Re: GIN index creation extremely slow ?

From
Teodor Sigaev
Date:
> Tom did commit a patch a while ago which made a huge difference in
> index creation time for tsearch by changing one routine. I don't know
> if it got backpatched, so it might be worth checking people are working
> on the same version.

I saw that patch, but I still think that 7 minutes is too small :)

-- 
Teodor Sigaev                                   E-mail: teodor@sigaev.ru
  WWW: http://www.sigaev.ru/
 


Re: GIN index creation extremely slow ?

From
Stefan Kaltenbrunner
Date:
Teodor Sigaev wrote:
>> Tom did commit a patch a while ago which made a huge difference in
>> index creation time for tsearch by changing one routine. I don't know
>> if it got backpatched, so it might be worth checking people are working
>> on the same version.
> 
> I saw that patch, but I still think that 7 minutes is too small :)

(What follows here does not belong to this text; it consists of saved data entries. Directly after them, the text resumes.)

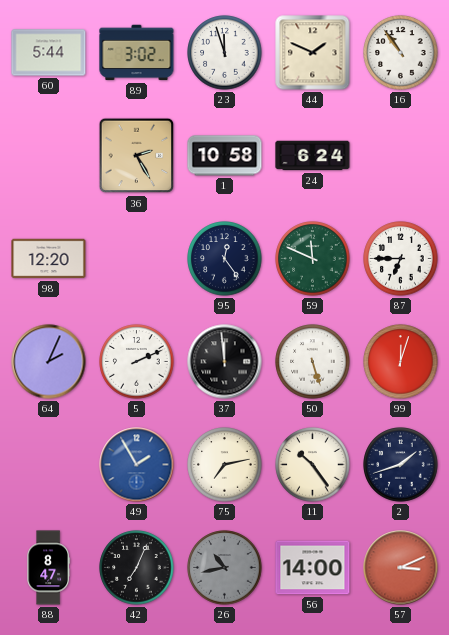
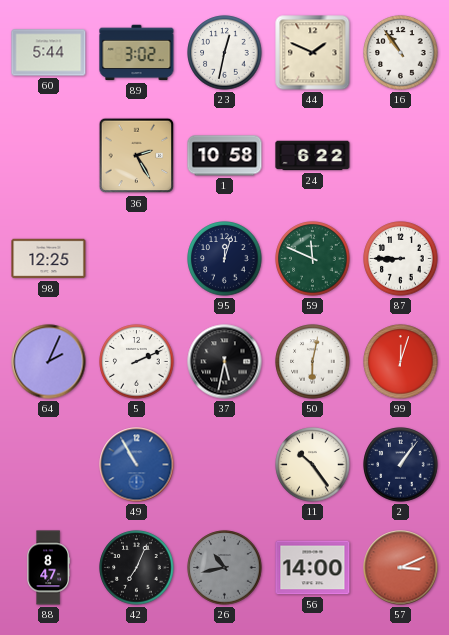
23: 11:57 -> 12:32
24: 6:24 -> 6:22
98: 12:20 -> 12:25
95: 12:24 -> 12:03
87: 6:45 -> 8:45
37: 11:59 -> 5:32
50: 5:27 -> 6:02
49: 1:55 -> 10:55
75: 7:13 -> none
2: 1:42 -> 1:06
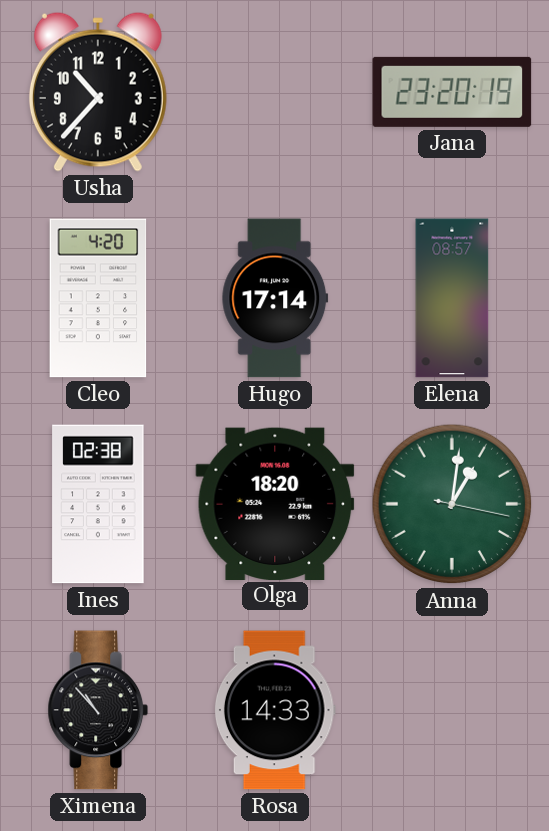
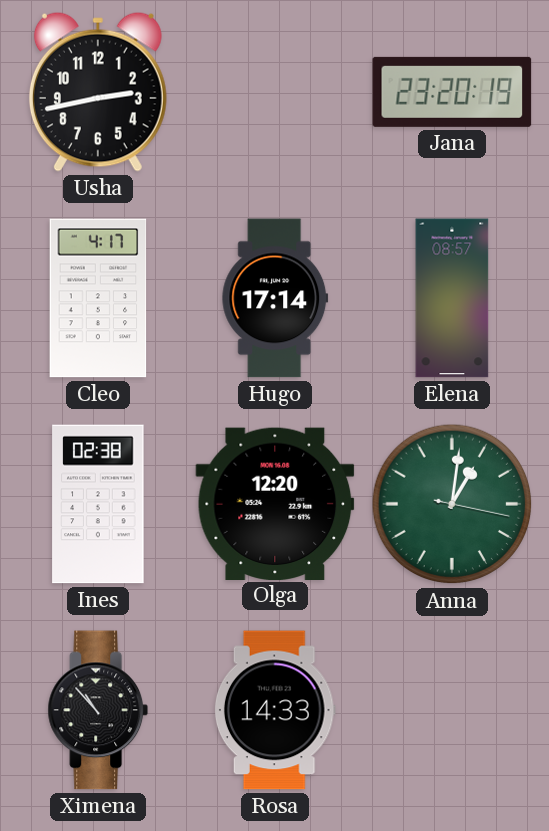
Usha: 10:37 -> 2:43
Cleo: 4:20 -> 4:17
Olga: 18:20 -> 12:20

hmm I did some further testing on that and it looks like you might
indeed be right in suspecting that there is something fishy with the
GIST results.
It might be possible that there was some issue with the generated
tsvectors (all of them empty due to hitting the "too long value" error
case for exceeding MAXSTRPOS) in the GIST case - sorry for the confusion:-(

Speaking of the "too long value" error message - some of the
errormessages in tsvector.c are a bit "terse" (ie it is not really
obvious what is causing the above error without looking at the source
for example).


Stefan


Re: GIN index creation extremely slow ?

From
Teodor Sigaev
Date:
Try again, today's patch solves the problem.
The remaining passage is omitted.